Russia is not going to leave Donbas the very next day, and a peaceful settlement of the crisis may take decades, according to head of the Center for Ukrainian Research of the Institute of Europe under the Russian Academy of Sciences Viktor Mironenko.
”There cannot be such a solution to the political compromise that [Russian President Vladimir] Putin or Russia will say: `Yes, we`re leaving Donbas,` as they declined to acknowledge they were there. Unfortunately, the settlement of this conflict will take a long while. I see no military solution, but a diplomatic and political one may take, I`m afraid, decades, rather than months or years.

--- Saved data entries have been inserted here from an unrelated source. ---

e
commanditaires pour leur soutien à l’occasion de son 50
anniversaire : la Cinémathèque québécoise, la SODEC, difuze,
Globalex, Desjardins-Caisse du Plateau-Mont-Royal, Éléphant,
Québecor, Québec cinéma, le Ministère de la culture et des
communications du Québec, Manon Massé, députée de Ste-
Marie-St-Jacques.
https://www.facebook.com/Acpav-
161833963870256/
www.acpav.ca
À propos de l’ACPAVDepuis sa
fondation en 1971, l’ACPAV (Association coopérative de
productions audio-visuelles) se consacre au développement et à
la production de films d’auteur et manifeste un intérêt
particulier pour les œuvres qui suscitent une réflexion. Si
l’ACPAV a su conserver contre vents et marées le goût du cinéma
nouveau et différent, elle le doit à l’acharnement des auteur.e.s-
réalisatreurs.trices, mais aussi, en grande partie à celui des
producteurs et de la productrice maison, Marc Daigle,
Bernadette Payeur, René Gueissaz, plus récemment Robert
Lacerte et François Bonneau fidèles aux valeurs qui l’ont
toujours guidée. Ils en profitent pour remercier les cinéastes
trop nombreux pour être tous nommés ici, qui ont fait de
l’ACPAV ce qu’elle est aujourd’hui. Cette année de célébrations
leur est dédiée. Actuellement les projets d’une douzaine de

Or it may last even longer,” Mironenko said.
The expert doubts that Ukraine will agree to local elections in Russia-occupied Donbas when the borders with Russia remain open, but it will be difficult to negotiate the approval of the deployment of an OSCE mission.

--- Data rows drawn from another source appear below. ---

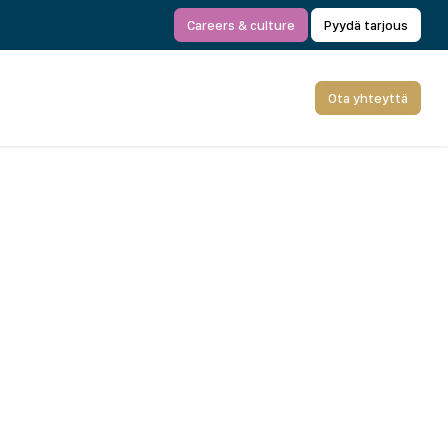
Careers & culture
Pyydä tarjous
Ota yhteyttä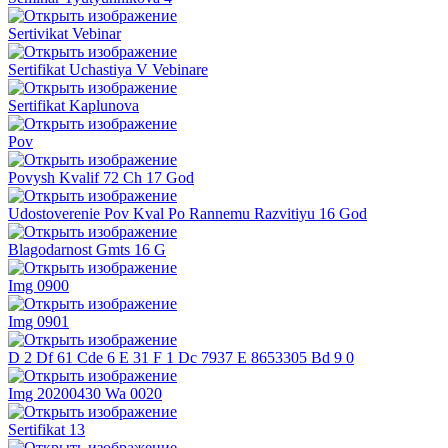
Sertivikat Vebinar
Sertifikat Uchastiya V Vebinare
Sertifikat Kaplunova
Pov
Povysh Kvalif 72 Ch 17 God
Udostoverenie Pov Kval Po Rannemu Razvitiyu 16 God
Blagodarnost Gmts 16 G
Img 0900
Img 0901
D 2 Df 61 Cde 6 E 31 F 1 Dc 7937 E 8653305 Bd 9 0
Img 20200430 Wa 0020
Sertifikat 13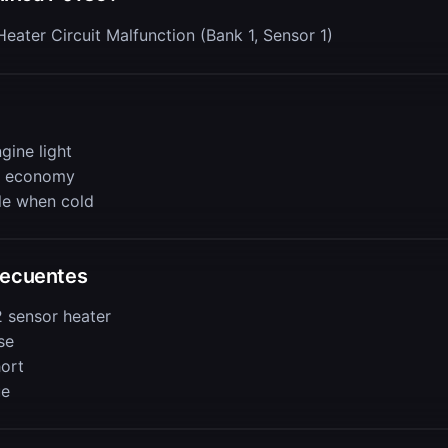
eater Circuit Malfunction (Bank 1, Sensor 1)
gine light
l economy
le when cold
recuentes
2 sensor heater
se
hort
ue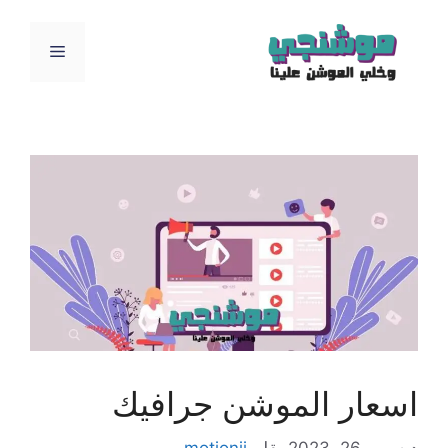
نتقل
لى
القائمة
لمحتوى
اسعار الموشن جرافيك
ديسمبر 26, 2023
بقلم
motionji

”A major function is to keep an eye on, monitor the border, [watch] the processes that are going on there. And if a decision is taken to hold the elections one way or the other, a very complicated problem will appear: how to prevent the supply of weapons across the border,” he said.
”This is a compromise option – when the border is controlled by the OSCE instead of Ukrainian border guards. While it sounds nice in general, there will be serious challenges when it comes to implementation,” he said.
Mironenko says he thinks that the Normandy Four leaders (Germany, France, Ukraine and Russia) have reached the maximum possible agreements at their recent meeting in Berlin, Germany.
”Vladimir Vladimirovich [Putin], when he came to the [Berlin] airport and was meeting with journalists there, was in very low spirits, in a bad mood. I understand him – he had to agree to certain, unpleasant proposals, which do not match his general picture,” he said.
Yet, there are no guarantees that the violence will end, although everybody is tired of this conflict and all who are involved have been suffering from it, he said.
As UNIAN reported earlier, Ukrainian President Petro Poroshenko, French President Francois Hollande, German Chancellor Angela Merkel and Russian President Vladimir Putin met in Berlin on October 19 where they agreed on German and French proposals as major guidelines for a road map to implement the Minsk peace agreements on Donbas.
Poroshenko announced that the Russian side had supported the need for the deployment of an armed police mission of the OSCE in Donbas.
The Normandy Four also agreed that their experts would prepare a concept for legislation on the local elections in eastern Ukraine.